Okay I have 16 minutes left to write this blog. I had started this by saying I would leave in the flaws because time was short. But really on a very small level I think maybe someone will read this and think oh dear lord this woman is dyslexic or has some sort of neurological disorder that makes her think in such a circuitous and tangential matter. And because this project I hope will reveal what the basic skills are that just about everybody really needs to know how to function within themselves, like if your were the head of your own corporation of your body and mind and soul. When I interviewed my sister she described what roles she tends to go after and how she processes information.

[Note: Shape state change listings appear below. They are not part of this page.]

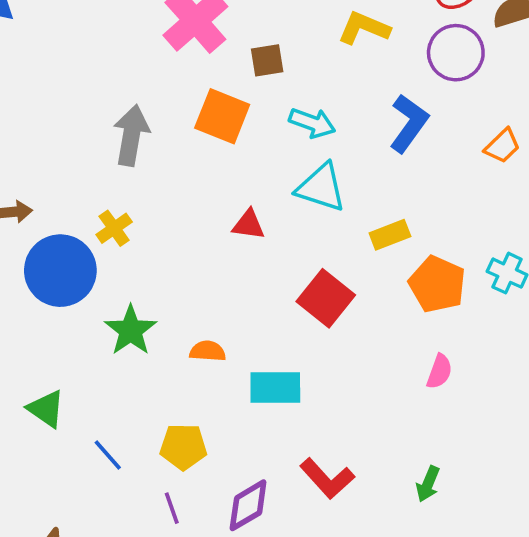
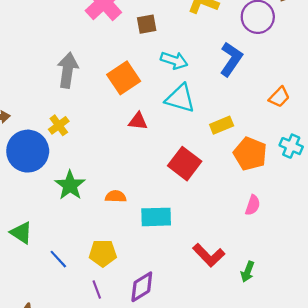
orange square: (222, 116) -> (124, 78), moved, turned 36
orange trapezoid: (502, 146) -> (279, 97), moved
red L-shape: (327, 478) -> (209, 255), moved

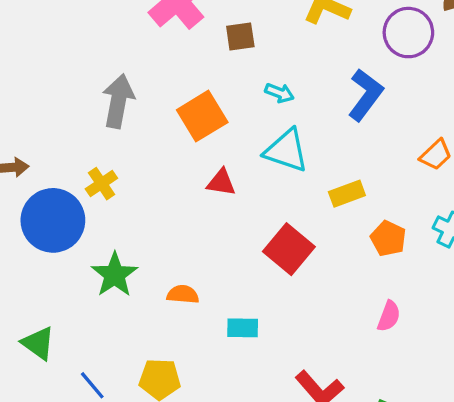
cyan arrow: (174, 60) -> (279, 93), size x0.7
orange pentagon: (250, 154) -> (388, 238), size x0.7
cyan rectangle: (156, 217) -> (243, 328), size x0.7

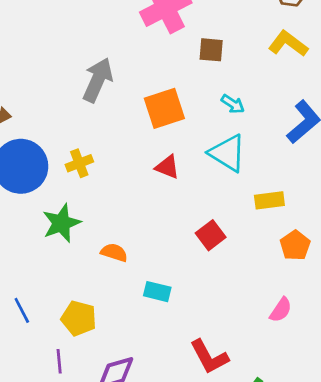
yellow cross: (101, 184) -> (79, 163), moved
red square: (289, 249) -> (211, 235), size x0.7

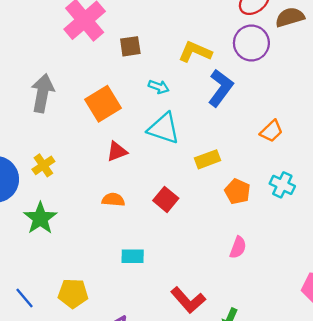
yellow L-shape: (288, 44) -> (195, 52), moved
red triangle: (167, 167) -> (117, 151), turned -30
orange semicircle: (114, 252) -> (113, 200), moved

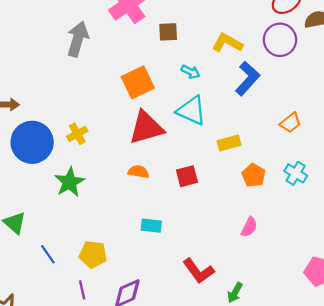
gray arrow: (42, 93) -> (78, 39), moved
red triangle: (117, 151) -> (146, 128), size x1.8
red square: (166, 199) -> (187, 176), turned 30

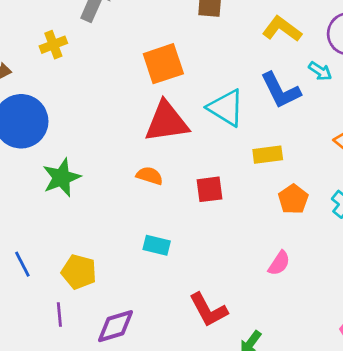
cyan arrow: (191, 72) -> (320, 71), moved
blue L-shape: (248, 78) -> (281, 90), moved, turned 104
yellow cross: (77, 134) -> (53, 45), moved

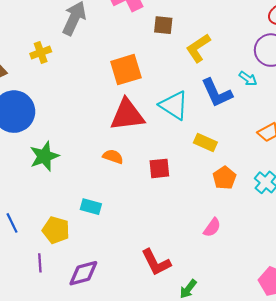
yellow L-shape: (282, 29) -> (198, 48), moved, turned -72
yellow rectangle: (268, 155) -> (205, 143), turned 30
cyan rectangle: (157, 245) -> (91, 207), moved

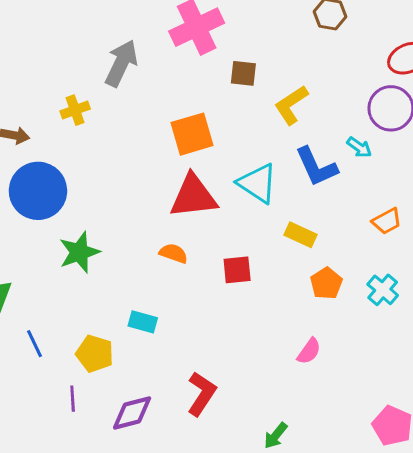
red L-shape: (156, 262) -> (202, 394), moved, turned -120

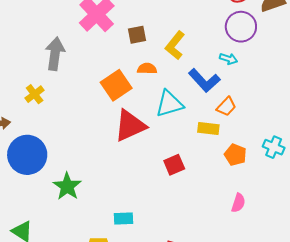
cyan triangle: (257, 183) -> (169, 104), turned -32
orange trapezoid: (387, 221) -> (226, 107), moved
orange semicircle: (173, 253) -> (147, 69), moved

I better understand how she ticks and am really appreciating her more objectively, the way I would be with a friend versus tolerating her quirks that may have been annoying (I can’t even think of one to tell you how I feel.) Not that I was tolerating anything, my sister is awesome, but there were some years there I think we hated each other. But I think it’s a function of not really living in close proximity for so many years. How often do we get to just chill out and share deep dark secrets. That’s not the relationship I have with my sisters. And on the one hand it makes me sad, because it is the kind of relationship I would like to have with them. We don’t ask each other a lot of questions, or at least they don’t ask me a lot of personal questions. I would never ask them—8 minutes left. Off track again. Hold on……….Right point of not editing, so reasons so far: 1. No time. 2. I may have a neurological disorder 3. Reflects the theme of showing the process in everyway.

I know it seems obvious, but it never occurred to me that the way people process information may influence the type of work they’re interested in.

1 minute left! Ahhh. I did get a phone call in the middle of this about selling the couch, it was a friend of Marina’s Ah sabotage! Ok 5 more minutes to run spell check.

I promise these will make more sense in the future. I’m just starting. I’m not worrying about being perfect. I’m taking away an excuse to just start.